Heavily indebted Chinese developer Evergrande replaced its chief executive officer and chief financial officer after an internal investigation found that they were involved in a scheme resulting in banks claiming more than $2bn from a subsidiary.
In March, the group said mystery lenders to a property services unit seized more than $2bn of its cash. The seizure threatened to hit the remaining value of Evergrande’s international bonds, which are trading at a fraction of their $20bn value following the company’s default late last year.
Evergrande said in a statement late on Friday that Xia Haijun, its chief executive, and Pan Darong, its chief financial officer, had both resigned over the claim, where Rmb13.4bn ($1.9bn) of deposits at Evergrande Property Services were pledged as security for “third party guarantees”.
The company said that “based on the information from the preliminary investigation” Xia and Pan “participated in the above arrangement”. It added: “In view of this, the board resolved to request such persons to resign from their positions within the group.”
The property group’s collapse last year was part of a larger crisis in China’s real estate sector that has dragged down growth in the country.

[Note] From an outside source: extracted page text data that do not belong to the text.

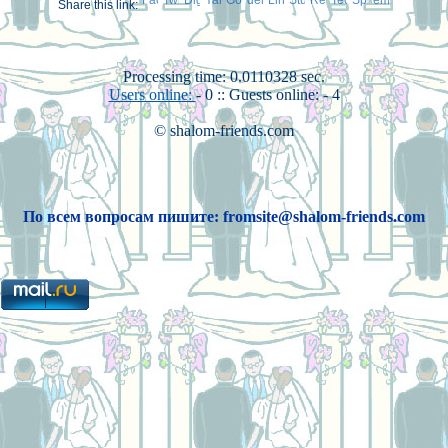
Share this link:
Processing time: 0.0110328 sec.
Users online:
- 0 :: Guests online: - 4
© shalom-friends.com
По всем вопросам пишите: fromsite@shalom-friends.com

The world’s second-largest economy narrowly avoided a contraction in the second quarter, with gross domestic product expanding 0.4 per cent, year on year.

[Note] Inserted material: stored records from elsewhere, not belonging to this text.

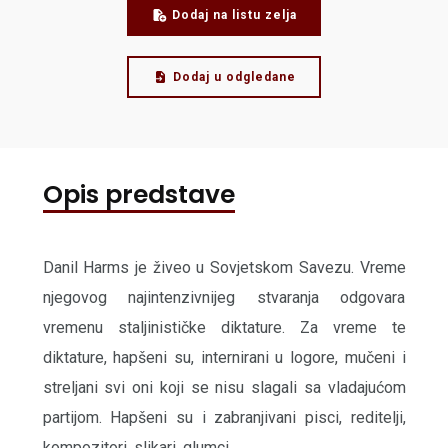
Dodaj na listu zelja
Dodaj u odgledane
Opis predstave
Danil Harms je živeo u Sovjetskom Savezu. Vreme
njegovog najintenzivnijeg stvaranja odgovara
vremenu staljinističke diktature. Za vreme te
diktature, hapšeni su, internirani u logore, mučeni i
streljani svi oni koji se nisu slagali sa vladajućom
partijom. Hapšeni su i zabranjivani pisci, reditelji,
kompozitori, slikari, glumci.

Evergrande has more than $300bn of liabilities, about $20bn of which are offshore dollar-denominated bonds. Its collapse has rattled the offshore dollar bond market and put pressure on local governments that relied heavily on the real estate market for revenue and growth.

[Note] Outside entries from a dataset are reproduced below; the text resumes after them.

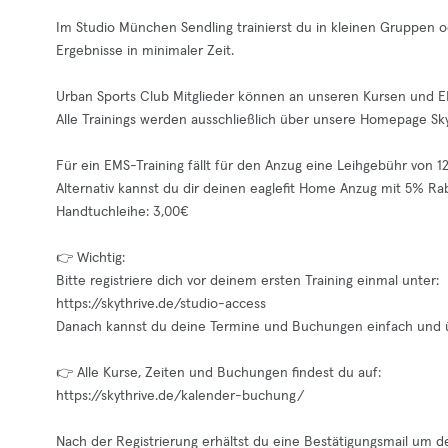
Im Studio München Sendling trainierst du in kleinen Gruppen 
Ergebnisse in minimaler Zeit.
Urban Sports Club Mitglieder können an unseren Kursen und E
Alle Trainings werden ausschließlich über unsere Homepage Sk
Für ein EMS-Training fällt für den Anzug eine Leihgebühr von 1
Alternativ kannst du dir deinen eaglefit Home Anzug mit 5% Ra
Handtuchleihe: 3,00€
👉 Wichtig:
Bitte registriere dich vor deinem ersten Training einmal unter:
https://skythrive.de/studio-access
Danach kannst du deine Termine und Buchungen einfach und üb
👉 Alle Kurse, Zeiten und Buchungen findest du auf:
https://skythrive.de/kalender-buchung/
Nach der Registrierung erhältst du eine Bestätigungsmail um de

Ke Peng, an executive at another Evergrande subsidiary, Hengda Real Estate Group, also participated in the arrangement and has also resigned, said Evergrande.
Shawn Siu, who is currently chair of Evergrande’s electric vehicle company, will become the new chief executive and Qian Cheng, an executive with the group, will take the chief financial officer role.
The company said that it was in talks with its subsidiary, Evergrande Property Services, over a repayment plan of the pledges, but did not give more details.
“The plan is mainly to set off the relevant sums by transferring assets of the Group to Evergrande Property Services,” Evergrande said.
In an interview with 21st Century Business Herald, a Chinese website, published on Friday, Siu said there was no personal appropriation of funds found during the investigation.
“The funds were used for the Group’s operations and repayment of the Group’s domestic and foreign debts,” Siu said.
The developer added that it was “considering” appointing an internal control consultant to review the company’s risk management procedures and would release a report about the investigation.
Evergrande is expected to announce its restructuring plan later in July. Hui Ka Yan, the billionaire founder of the group, remains an executive director after stepping down as chair last year.